You are viewing a plain text version of this content. The canonical link for it is here.
Posted to issues@lucene.apache.org by "Adrien Grand (Jira)" <ji...@apache.org> on 2019/12/11 09:58:00 UTC

[jira] [Commented] (LUCENE-9087) Should the BKD tree use a fixed maxPointsInLeafNode?

    [ https://issues.apache.org/jira/browse/LUCENE-9087?page=com.atlassian.jira.plugin.system.issuetabpanels:comment-tabpanel&focusedCommentId=16993378#comment-16993378 ] 

Adrien Grand commented on LUCENE-9087:
--------------------------------------

I wouldn't worry about the transient write-time memory usage. We need to record the split values (let's say 8 bytes) for each inner node and the file pointer (8 bytes) for each leaf node. Assuming a single-valued field and 128 points per leaf (4x less than today) this gives maxDoc/128*(8+8)=maxDoc/8 which is the same memory usage as a bitset. We already allocate bitsets of size maxDoc for the handling of deleted documents, so I don't think allocating similar amounts of memory for points would be an issue.

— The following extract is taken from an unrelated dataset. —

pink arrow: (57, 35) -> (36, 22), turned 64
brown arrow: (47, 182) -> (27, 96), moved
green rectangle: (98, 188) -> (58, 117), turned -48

 The read time memory usage is a more interesting question to me, since this one is permanent and adds up across fields and segments. One nice property of the BKD packed index is that it only seeks forward, so I wonder that we might be able to load it off-heap all the time, not only for MMapDirectory. Then if the BKD index was always off-heap, memory usage would no longer be a concern and we could feel more free to reduce the number of points in leaf nodes to improve performance?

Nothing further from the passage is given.